Today began a pattern change in which storms are finally back in the forecast almost every day this week. Unfortunately the jet stream has parked itself well north of the region so shear is at a premium all week. With high CAPE values and low shear we typically get “whack-a-mole” hailers and that’s what I chased today.
With a weak short wave traversing the mountains storms were already firing by mid-morning over West Virginia. The SPC actually issued a Mesoscale Discussion near 1 pm just after I’d left home:Driving south on US Route 220 my intention was to intercept some strong storms that were moving southeast across the New River Valley. While I was rolling down the road one of those cells went severe-warned and aimed itself more or less at Rocky Mount:
Therefore I stopped in Rocky Mount to refuel the chasemobile and, deciding to close with the storm, I edged back west to head south toward the metropolis of Callaway. Roughly 4 miles north of the town I pulled off, switched on the live feed, and snapped this photo of a fading wall cloud crossing the Blue Ridge:
As this storm complex crested the mountains it weakened but a portion of the same line further south still looked strong. I decided to intercept the latter activity and maneuvered back to Rte 220 via rural roads. However as I rolled along yet another storm over the Roanoke valley received a severe warning so I redirected to catch up with it, turning north on 220 instead of south.
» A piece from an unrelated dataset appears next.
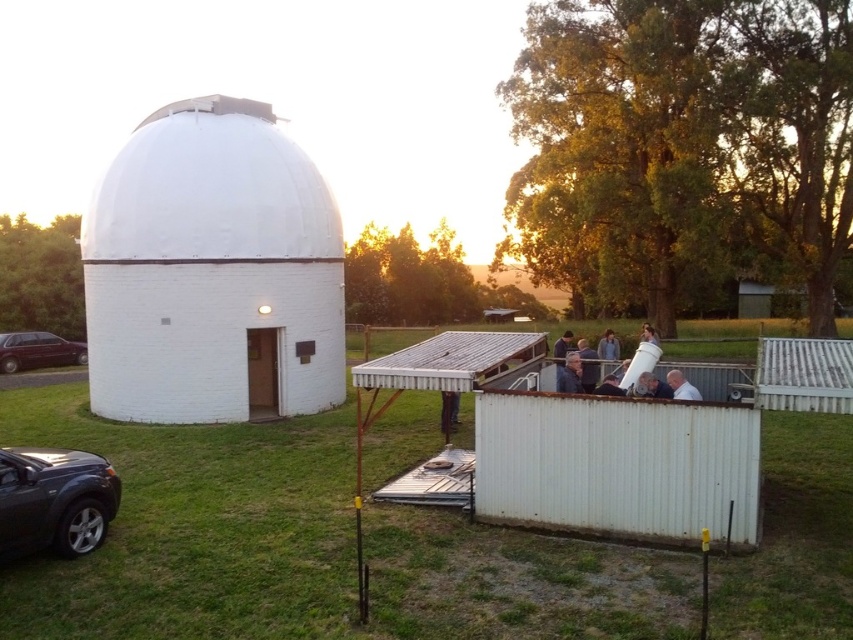 You are a visitor at the observatory and want to take a photo of the light brown wooden telescope at center without the shiny maroon sedan at lower left blocking the view. Which direction should you move to ensure the sedan is out of frame?

The light brown wooden telescope at center is behind the shiny maroon sedan at lower left, so moving behind the sedan would place the telescope in front of it, but since the telescope is already behind the sedan, you should move to a position where the sedan is between you and the telescope. Alternatively, moving to the side of the sedan might allow you to see the telescope around the sedan. However, since the telescope is behind the sedan, the best way to avoid the sedan blocking the view is to move behind

You are planning to take a photo of the light brown wooden telescope at center and want to ensure the dark blue jacket at center doesn t block the view. Based on their sizes, which object should you position closer to the camera to avoid obstruction?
I was able to catch up with this cell only because it was moving very slowly toward the north-northeast. Making my way through Rocky Mount I pushed up VA Route 122 through the Smith Mountain Lake area, finally stopping at a known vantage point which provides a nice view of the Peaks of Otter. I remained at this spot for a while both to observe this second storm and stretch my legs.
By this time the severe warning had been lifted and the complex was beginning to merge with other storms moving southeast from the Buchanan area. I zoomed up to U.S. Route 460 at Bedford and turned east to regain position on this system. But between the storm merger and the overall movement the activity was drifting into undesirable chase territory north and west of Lynchburg.
There wasn’t much else to chase within decent range of my location at this point. But given the still available instability it was likely that more strong convection was going to fire (and it did). However with storms likely each day this week I chose to call it a chase instead of pushing further from home.